→ Instructions for the task
Word for word, restate all of the records.

·····

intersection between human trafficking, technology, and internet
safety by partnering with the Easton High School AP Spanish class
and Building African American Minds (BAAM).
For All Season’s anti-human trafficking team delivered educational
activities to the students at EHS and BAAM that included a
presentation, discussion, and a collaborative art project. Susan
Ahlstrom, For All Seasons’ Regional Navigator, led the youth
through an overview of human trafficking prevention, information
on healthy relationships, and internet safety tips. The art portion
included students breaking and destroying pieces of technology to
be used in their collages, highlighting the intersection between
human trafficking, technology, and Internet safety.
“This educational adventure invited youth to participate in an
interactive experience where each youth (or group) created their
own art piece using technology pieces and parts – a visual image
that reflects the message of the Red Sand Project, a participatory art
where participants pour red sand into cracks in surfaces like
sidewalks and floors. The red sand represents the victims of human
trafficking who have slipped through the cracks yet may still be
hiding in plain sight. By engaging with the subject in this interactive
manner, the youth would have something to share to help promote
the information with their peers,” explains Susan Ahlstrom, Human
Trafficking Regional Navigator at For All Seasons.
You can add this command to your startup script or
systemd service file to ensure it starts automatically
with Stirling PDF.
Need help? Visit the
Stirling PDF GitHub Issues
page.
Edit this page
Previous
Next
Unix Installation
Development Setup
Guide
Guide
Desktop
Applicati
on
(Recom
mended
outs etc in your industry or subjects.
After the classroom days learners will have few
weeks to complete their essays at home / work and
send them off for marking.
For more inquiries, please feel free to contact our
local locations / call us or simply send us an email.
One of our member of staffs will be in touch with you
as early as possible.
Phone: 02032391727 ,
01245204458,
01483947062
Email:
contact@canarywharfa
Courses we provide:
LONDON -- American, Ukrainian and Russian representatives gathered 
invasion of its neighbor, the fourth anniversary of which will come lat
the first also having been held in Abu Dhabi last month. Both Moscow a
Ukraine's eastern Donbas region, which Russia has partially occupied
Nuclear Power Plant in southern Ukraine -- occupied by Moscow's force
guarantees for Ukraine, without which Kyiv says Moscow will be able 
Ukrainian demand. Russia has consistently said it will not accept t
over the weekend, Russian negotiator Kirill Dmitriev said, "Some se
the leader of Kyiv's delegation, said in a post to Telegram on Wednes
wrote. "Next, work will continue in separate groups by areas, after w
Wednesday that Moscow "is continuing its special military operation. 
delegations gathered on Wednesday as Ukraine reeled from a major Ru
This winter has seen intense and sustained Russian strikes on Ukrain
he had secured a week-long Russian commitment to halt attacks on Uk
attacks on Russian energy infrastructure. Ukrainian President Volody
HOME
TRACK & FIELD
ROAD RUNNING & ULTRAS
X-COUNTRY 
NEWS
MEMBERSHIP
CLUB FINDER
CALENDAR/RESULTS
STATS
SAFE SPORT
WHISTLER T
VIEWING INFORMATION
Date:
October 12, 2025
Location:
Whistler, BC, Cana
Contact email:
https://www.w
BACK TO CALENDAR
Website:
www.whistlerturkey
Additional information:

·····

→ Response area
intersection between human trafficking, technology, and internet
safety by partnering with the Easton High School AP Spanish class
and Building African American Minds (BAAM).
For All Season’s anti-human trafficking team delivered educational
activities to the students at EHS and BAAM that included a
presentation, discussion, and a collaborative art project. Susan
Ahlstrom, For All Seasons’ Regional Navigator, led the youth
through an overview of human trafficking prevention, information
on healthy relationships, and internet safety tips. The art portion
included students breaking and destroying pieces of technology to
be used in their collages, highlighting the intersection between
human trafficking, technology, and Internet safety.
“This educational adventure invited youth to participate in an
interactive experience where each youth (or group) created their
own art piece using technology pieces and parts – a visual image
that reflects the message of the Red Sand Project, a participatory art
where participants pour red sand into cracks in surfaces like
sidewalks and floors. The red sand represents the victims of human
trafficking who have slipped through the cracks yet may still be
hiding in plain sight. By engaging with the subject in this interactive
manner, the youth would have something to share to help promote
the information with their peers,” explains Susan Ahlstrom, Human
Trafficking Regional Navigator at For All Seasons.
You can add this command to your startup script or
systemd service file to ensure it starts automatically
with Stirling PDF.
Need help? Visit the
Stirling PDF GitHub Issues
page.
Edit this page
Previous
Next
Unix Installation
Development Setup
Guide
Guide
Desktop
Applicati
on
(Recom
mended
outs etc in your industry or subjects.
After the classroom days learners will have few
weeks to complete their essays at home / work and
send them off for marking.
For more inquiries, please feel free to contact our
local locations / call us or simply send us an email.
One of our member of staffs will be in touch with you
as early as possible.
Phone: 02032391727 ,
01245204458,
01483947062
Email:
contact@canarywharfa
Courses we provide:
LONDON -- American, Ukrainian and Russian representatives gathered 
invasion of its neighbor, the fourth anniversary of which will come lat
the first also having been held in Abu Dhabi last month. Both Moscow a
Ukraine's eastern Donbas region, which Russia has partially occupied
Nuclear Power Plant in southern Ukraine -- occupied by Moscow's force
guarantees for Ukraine, without which Kyiv says Moscow will be able 
Ukrainian demand. Russia has consistently said it will not accept t
over the weekend, Russian negotiator Kirill Dmitriev said, "Some se
the leader of Kyiv's delegation, said in a post to Telegram on Wednes
wrote. "Next, work will continue in separate groups by areas, after w
Wednesday that Moscow "is continuing its special military operation. 
delegations gathered on Wednesday as Ukraine reeled from a major Ru
This winter has seen intense and sustained Russian strikes on Ukrain
he had secured a week-long Russian commitment to halt attacks on Uk
attacks on Russian energy infrastructure. Ukrainian President Volody
HOME
TRACK & FIELD
ROAD RUNNING & ULTRAS
X-COUNTRY 
NEWS
MEMBERSHIP
CLUB FINDER
CALENDAR/RESULTS
STATS
SAFE SPORT
WHISTLER T
VIEWING INFORMATION
Date:
October 12, 2025
Location:
Whistler, BC, Cana
Contact email:
https://www.w
BACK TO CALENDAR
Website:
www.whistlerturkey
Additional information:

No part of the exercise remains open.